Problem details:
Search the material and gather each line with "interest" in it.

*** Opening Records for the exercise ***

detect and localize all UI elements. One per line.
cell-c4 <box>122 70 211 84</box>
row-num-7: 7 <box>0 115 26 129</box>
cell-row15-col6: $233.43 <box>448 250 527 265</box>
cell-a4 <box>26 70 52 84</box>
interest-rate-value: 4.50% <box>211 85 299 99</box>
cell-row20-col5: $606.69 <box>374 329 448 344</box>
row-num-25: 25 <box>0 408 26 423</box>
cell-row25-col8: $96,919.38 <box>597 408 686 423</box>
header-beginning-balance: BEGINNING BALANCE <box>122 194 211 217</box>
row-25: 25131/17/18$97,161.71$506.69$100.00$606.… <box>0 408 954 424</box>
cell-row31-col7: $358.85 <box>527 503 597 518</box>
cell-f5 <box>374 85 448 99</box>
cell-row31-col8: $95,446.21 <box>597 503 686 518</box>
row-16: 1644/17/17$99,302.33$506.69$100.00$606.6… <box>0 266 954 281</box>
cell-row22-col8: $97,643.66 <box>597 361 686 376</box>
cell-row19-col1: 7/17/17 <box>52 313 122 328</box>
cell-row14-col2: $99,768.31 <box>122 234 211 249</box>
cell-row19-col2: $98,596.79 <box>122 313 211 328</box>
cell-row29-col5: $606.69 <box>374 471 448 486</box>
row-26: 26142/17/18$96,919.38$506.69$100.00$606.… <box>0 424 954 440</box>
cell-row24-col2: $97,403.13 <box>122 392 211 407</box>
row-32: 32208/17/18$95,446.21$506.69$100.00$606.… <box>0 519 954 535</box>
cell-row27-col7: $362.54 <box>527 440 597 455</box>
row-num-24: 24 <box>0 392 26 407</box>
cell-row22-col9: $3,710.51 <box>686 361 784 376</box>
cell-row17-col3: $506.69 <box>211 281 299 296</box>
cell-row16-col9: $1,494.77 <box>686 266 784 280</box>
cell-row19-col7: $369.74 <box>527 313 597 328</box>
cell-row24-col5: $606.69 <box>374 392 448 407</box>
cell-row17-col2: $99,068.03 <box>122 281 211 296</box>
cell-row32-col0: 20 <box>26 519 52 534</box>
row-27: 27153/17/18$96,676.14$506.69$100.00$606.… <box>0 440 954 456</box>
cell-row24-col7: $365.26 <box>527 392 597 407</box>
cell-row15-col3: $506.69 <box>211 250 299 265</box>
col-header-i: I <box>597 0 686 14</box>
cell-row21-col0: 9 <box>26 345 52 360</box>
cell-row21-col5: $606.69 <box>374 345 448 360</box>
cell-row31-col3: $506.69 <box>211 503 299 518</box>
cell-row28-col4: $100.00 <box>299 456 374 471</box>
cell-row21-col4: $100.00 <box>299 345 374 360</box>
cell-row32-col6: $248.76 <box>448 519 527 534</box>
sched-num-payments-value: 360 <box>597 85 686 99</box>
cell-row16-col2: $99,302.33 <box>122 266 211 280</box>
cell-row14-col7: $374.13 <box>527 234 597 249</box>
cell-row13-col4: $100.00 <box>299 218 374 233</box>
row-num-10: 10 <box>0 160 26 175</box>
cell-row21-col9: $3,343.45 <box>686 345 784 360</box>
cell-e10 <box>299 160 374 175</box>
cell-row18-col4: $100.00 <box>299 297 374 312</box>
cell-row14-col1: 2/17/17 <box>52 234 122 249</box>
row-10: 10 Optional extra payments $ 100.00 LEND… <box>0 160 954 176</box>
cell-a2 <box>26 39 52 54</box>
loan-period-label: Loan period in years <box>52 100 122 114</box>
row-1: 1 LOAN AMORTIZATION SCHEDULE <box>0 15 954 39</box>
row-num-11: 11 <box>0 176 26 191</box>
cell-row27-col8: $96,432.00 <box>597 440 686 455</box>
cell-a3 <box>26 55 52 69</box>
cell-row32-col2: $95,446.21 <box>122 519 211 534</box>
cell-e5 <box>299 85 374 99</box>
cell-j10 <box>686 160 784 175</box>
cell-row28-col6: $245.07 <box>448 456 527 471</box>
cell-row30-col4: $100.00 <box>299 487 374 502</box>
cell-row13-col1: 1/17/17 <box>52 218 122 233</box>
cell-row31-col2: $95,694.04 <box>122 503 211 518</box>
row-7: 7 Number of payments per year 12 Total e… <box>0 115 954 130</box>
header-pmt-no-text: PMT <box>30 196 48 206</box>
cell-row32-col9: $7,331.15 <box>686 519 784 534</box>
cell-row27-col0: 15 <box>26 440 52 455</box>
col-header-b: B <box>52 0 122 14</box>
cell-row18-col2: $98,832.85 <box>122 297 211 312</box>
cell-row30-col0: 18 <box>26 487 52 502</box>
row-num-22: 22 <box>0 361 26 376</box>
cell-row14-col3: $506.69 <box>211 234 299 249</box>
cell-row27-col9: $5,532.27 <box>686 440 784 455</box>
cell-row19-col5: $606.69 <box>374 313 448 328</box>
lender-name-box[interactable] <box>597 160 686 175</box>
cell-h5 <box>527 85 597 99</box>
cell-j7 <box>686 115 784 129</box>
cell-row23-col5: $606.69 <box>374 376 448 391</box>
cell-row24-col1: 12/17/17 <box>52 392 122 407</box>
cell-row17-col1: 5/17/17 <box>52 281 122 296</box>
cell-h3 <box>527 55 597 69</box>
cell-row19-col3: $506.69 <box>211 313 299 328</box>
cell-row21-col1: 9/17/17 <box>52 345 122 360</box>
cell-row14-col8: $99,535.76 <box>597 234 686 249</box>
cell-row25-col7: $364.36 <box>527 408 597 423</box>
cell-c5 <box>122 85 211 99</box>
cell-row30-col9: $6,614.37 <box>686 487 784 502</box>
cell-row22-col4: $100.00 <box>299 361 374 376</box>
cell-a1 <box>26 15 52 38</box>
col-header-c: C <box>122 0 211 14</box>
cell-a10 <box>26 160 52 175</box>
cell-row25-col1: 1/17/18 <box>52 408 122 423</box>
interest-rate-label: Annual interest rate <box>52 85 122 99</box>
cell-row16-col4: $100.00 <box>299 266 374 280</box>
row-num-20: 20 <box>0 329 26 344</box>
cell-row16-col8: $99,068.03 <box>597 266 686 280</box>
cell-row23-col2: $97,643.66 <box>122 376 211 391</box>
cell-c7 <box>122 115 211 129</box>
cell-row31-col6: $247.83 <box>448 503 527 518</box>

*** Closing Records for the exercise ***

Exercise result:
interest-rate-value: 4.50% <box>211 85 299 99</box>
interest-rate-label: Annual interest rate <box>52 85 122 99</box>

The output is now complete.